An example of a menu can be:
- Breakfast: Scrambled eggs with spring garlic.
- Lunch: Salad of radishes, oak leaf, tomato, avocado, walnuts, sesame seeds, and onion. Organic beef steak with mushrooms.
- Dinner: Steamed broccoli sautéed with red bell pepper, almonds, grilled salmon, or banana.
- Snacks: Fresh fruit such as apples, bananas, avocados, strawberries, and peaches. Vegetables such as carrots, tomatoes, and cucumber. Dried fruits such as walnuts, hazelnuts, almonds, etc.
- Drink: Water
Benefits of the Paleo Diet
- Consuming quality carbohydrates in moderation is an excellent way to improve your health and lose weight.
- Meat consumption is advantageous, as this food has a lot of protein and essential amino acids, so eating meat is important for health.
- Consuming plenty of fruits and vegetables is a good way to nourish the body, as these foods are rich in nutrients.
- Reducing sugar and processed foods can help improve health, slim down, and maintain a healthy weight.
- Fats are also important for the human body. After all, they play an important role in producing hormones and helping maintain a balanced body temperature, among other functions.
- Consuming plenty of water is essential to maintain health, so this is an excellent recommendation.
Disadvantages of the Paleo Diet
- Excessive consumption of protein-rich foods (such as meat) can harm kidney health and remove calcium from bones.
- Fruits are rich in fructose, a type of sugar, so the recommendation is to do what is necessary.

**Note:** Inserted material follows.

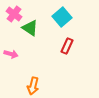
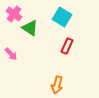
cyan square: rotated 18 degrees counterclockwise
pink arrow: rotated 32 degrees clockwise
orange arrow: moved 24 px right, 1 px up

If you follow the Paleolithic diet without guidance, you may overeat fruit, vegetables, and a huge amount of calories.
- Fats are important for health; however, you must consume them in moderation. Following this diet without guidance can lead you to consume a lot of fat, leading to weight gain and health damage.
- Some more extreme versions of the Paleolithic diet preach the adoption of a strategy based on the idea that in the past, our ancestors could not find food every day, so they ended up fasting for long periods. Thus, the proposal is, from time to time, to stay 16 to 24 hours without eating any food, which can be dangerous.
Prolonged fasting can lead to hypoglycemia, irritability, headache, and difficulty concentrating, among other complications.
Various nutritional studies recommend that the distribution of macronutrients for healthy individuals be: 45 to 65% of carbohydrates, 10 to 35% of proteins, and 20 to 35% of fats. The Paleolithic diet can compromise part of the intake of these nutrients and can still cause several health problems if not monitored by a professional.
Therefore, the vast majority of nutritionists and nutritionists only recommend following the Paleolithic diet after looking for a specialist who can adapt the diet to their case.